◆ **What needs to be done**: Identify the line that contains "nomor telepon, tanggal lahir, dan email." in the material. Output it and every line after it, unchanged, through the end.

◆ **Input data**:
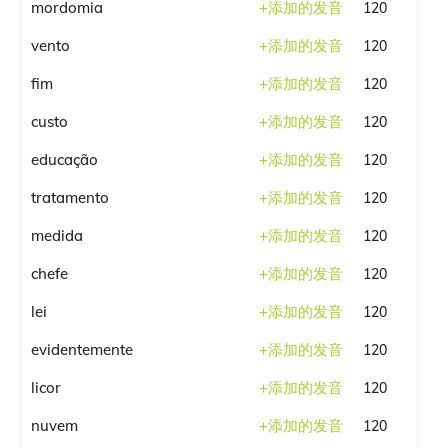
mordomia
+
添加的发音
120
vento
+
添加的发音
120
fim
+
添加的发音
120
custo
+
添加的发音
120
educação
+
添加的发音
120
tratamento
+
添加的发音
120
medida
+
添加的发音
120
chefe
+
添加的发音
120
lei
+
添加的发音
120
evidentemente
+
添加的发音
120
licor
+
添加的发音
120
nuvem
+
添加的发音
120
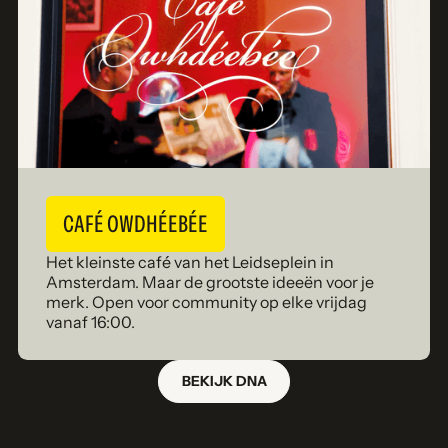
CAFÉ OWDHÉEBÉE
Het kleinste café van het Leidseplein in
Amsterdam. Maar de grootste ideeën voor je
merk. Open voor community op elke vrijdag
vanaf 16:00.
BEKIJK DNA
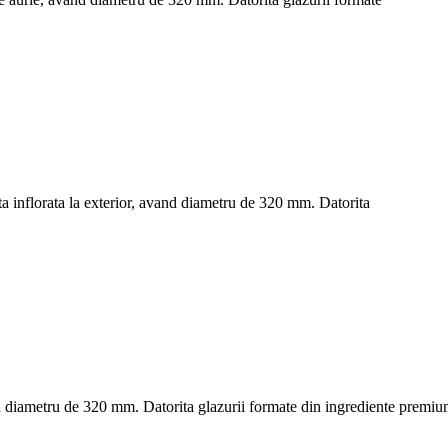
rta inflorata la exterior, avand diametru de 320 mm. Datorita
nd diametru de 320 mm. Datorita glazurii formate din ingrediente premiu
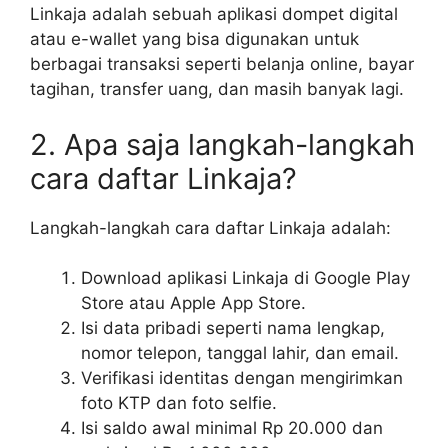
Linkaja adalah sebuah aplikasi dompet digital
atau e-wallet yang bisa digunakan untuk
berbagai transaksi seperti belanja online, bayar
tagihan, transfer uang, dan masih banyak lagi.
2. Apa saja langkah-langkah
cara daftar Linkaja?
Langkah-langkah cara daftar Linkaja adalah:
Download aplikasi Linkaja di Google Play
Store atau Apple App Store.
Isi data pribadi seperti nama lengkap,
nomor telepon, tanggal lahir, dan email.
Verifikasi identitas dengan mengirimkan
foto KTP dan foto selfie.
Isi saldo awal minimal Rp 20.000 dan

◆ **Task result**:
nomor telepon, tanggal lahir, dan email.
Verifikasi identitas dengan mengirimkan
foto KTP dan foto selfie.
Isi saldo awal minimal Rp 20.000 dan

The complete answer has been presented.